=== Section Start ===

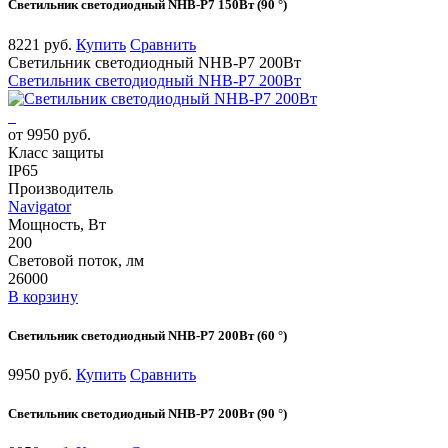
Светильник светодиодный NHB-P7 150Вт (90 °)
8221 руб.
Купить
Сравнить
Светильник светодиодный NHB-P7 200Вт
Светильник светодиодный NHB-P7 200Вт
от 9950 руб.
Класс защиты
IP65
Производитель
Navigator
Мощность, Вт
200
Световой поток, лм
26000
В корзину
Светильник светодиодный NHB-P7 200Вт (60 °)
9950 руб.
Купить
Сравнить
Светильник светодиодный NHB-P7 200Вт (90 °)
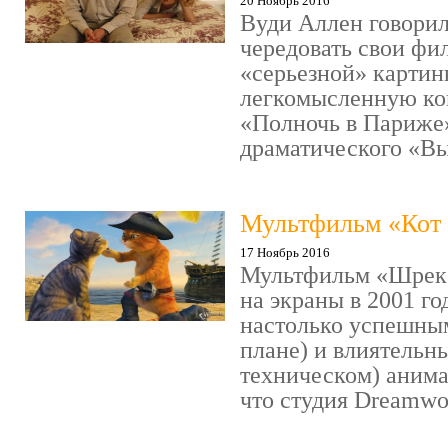
20 Ноябрь 2016
Вуди Аллен говорил
чередовать свои фи
«серьезной» картин
легкомысленную ко
«Полночь в Париже
драматического «Выс
Мультфильм «Кот 
17 Ноябрь 2016
Мультфильм «Шрек»
на экраны в 2001 го
настолько успешны
плане) и влиятельн
техническом) аним
что студия Dreamwor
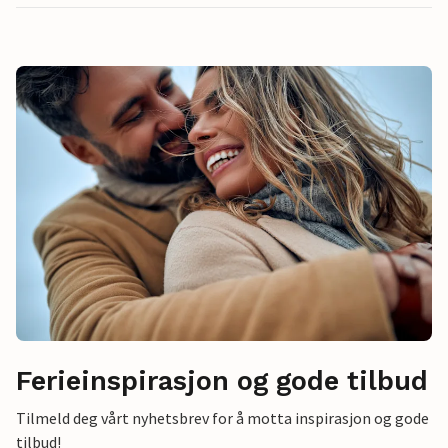
Ferieinspirasjon og gode tilbud
Tilmeld deg vårt nyhetsbrev for å motta inspirasjon og gode
tilbud!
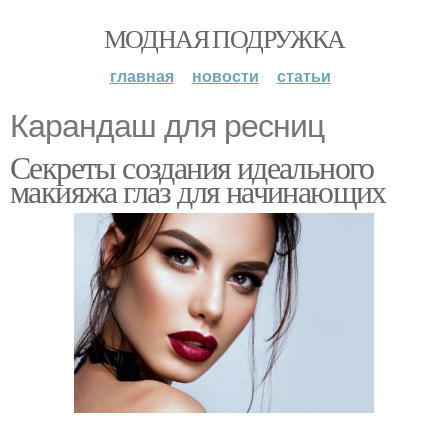
МОДНАЯ ПОДРУЖКА
главная
новости
статьи
Карандаш для ресниц
Секреты создания идеального
макияжа глаз для начинающих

=== Section End ===

• WORK REQUEST: Exclude all images and return the listing word for word.

• ANSWER TO THIS PROBLEM:
Светильник светодиодный NHB-P7 150Вт (90 °)
8221 руб.
Купить
Сравнить
Светильник светодиодный NHB-P7 200Вт
Светильник светодиодный NHB-P7 200Вт
от 9950 руб.
Класс защиты
IP65
Производитель
Navigator
Мощность, Вт
200
Световой поток, лм
26000
В корзину
Светильник светодиодный NHB-P7 200Вт (60 °)
9950 руб.
Купить
Сравнить
Светильник светодиодный NHB-P7 200Вт (90 °)
20 Ноябрь 2016
Вуди Аллен говорил
чередовать свои фи
«серьезной» картин
легкомысленную ко
«Полночь в Париже
драматического «Выс
Мультфильм «Кот 
17 Ноябрь 2016
Мультфильм «Шрек»
на экраны в 2001 го
настолько успешны
плане) и влиятельн
техническом) аним
что студия Dreamwor
Ferieinspirasjon og gode tilbud
Tilmeld deg vårt nyhetsbrev for å motta inspirasjon og gode
tilbud!
МОДНАЯ ПОДРУЖКА
главная
новости
статьи
Карандаш для ресниц
Секреты создания идеального
макияжа глаз для начинающих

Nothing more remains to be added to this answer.